The charges brought by Danish police against a former Iraqi general underscores the need for the United States to screen its would-be allies in the Iraqi opposition, Human Rights Watch said today.
Danish police have charged Nizar al-Khazraji, former chief of staff of Iraq's armed forces, for his suspected involvement in war crimes perpetrated in Iraq against Kurdish civilians during the 1980-1988 Iran-Iraq war. Al-Khazraji appeared in court in the town of Soroe on November 19, and was charged with violating articles 146 and 147 of the Fourth Geneva Convention Relative to the Protection of Civilians in Time of War.
"Joining the Iraqi opposition cannot be a 'get out of jail free card' for mass murder," said Hanny Megally, executive director of the Middle East and North Africa Division at Human Rights Watch. "These charges send the signal that there is no impunity for former Iraqi officials who may be responsible for horrific crimes. To its credit, Denmark has used its criminal law to prosecute al-Khazraji in a way that furthers justice internationally."
Megally said he expected the al-Khazraji case would be the first of many such cases.
The charges relate to crimes perpetrated in 1984-1988, when, for a time, al-Khazraji held the post of head of the Iraqi army's First Corps. During the court hearing Tuesday, he was accused of responsibility for crimes perpetrated against the Kurdish population through measures not justifiable by military necessity in the context of the Iran-Iraq war. These crimes included the execution of wounded civilians, summary execution of civilians found in areas declared as "prohibited for reasons of security" by the Iraqi authorities, the mass forcible relocation of civilians from their homes, and pillage. Al-Khazraji denied the charges and lodged an immediate appeal against the court's decision.
His appeal is due to be heard before a superior court within the next few days. He was not taken into custody, but, for the present, is unable to leave the country.
Denmark is applying universal jurisdiction, which allows national courts to investigate and prosecute the most egregious crimes under international law, regardless of where the crimes occurred.
In addition to documenting other crimes committed by the Iraqi authorities, Human Rights Watch has extensively documented the attempted genocide of Iraqi Kurds. In its publication Iraq's Crime of Genocide: The Anfal Campaign against the Kurds, Human Rights Watch detailed how, from February to September 1988, Iraqi troops swept through the highlands of Iraqi Kurdistan rounding up everyone who remained in government-declared "prohibited zones." More than 100,000 Kurds, mostly men and boys, were trucked to remote sites and executed.

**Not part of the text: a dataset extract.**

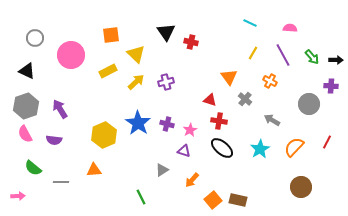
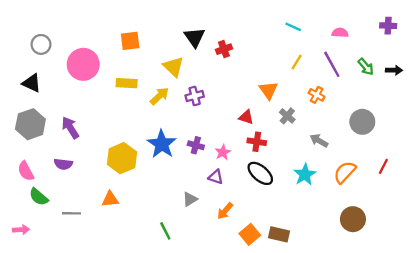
red cross: (191, 42) -> (224, 49), turned -32
yellow triangle: (136, 54) -> (174, 67), moved
yellow rectangle: (108, 71) -> (127, 83), turned 30
purple cross: (331, 86) -> (388, 26), moved
pink semicircle: (25, 134) -> (26, 171), moved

The assault on the Kurds was also marked by the use of chemical weapons, which reached its peak in March 1988, where in the town of Halabja alone, some 5,000 persons died from chemical gas attacks.
At the end of the Iran-Iraq war, Nizar al-Khazraji was appointed chief of staff of Iraq's armed forces, a post he held until shortly after Iraq's invasion of Kuwait in August 1990. He fled Iraq in 1996 and, following periods of residence in Jordan and Spain, sought political asylum in Denmark in 1998, which was denied.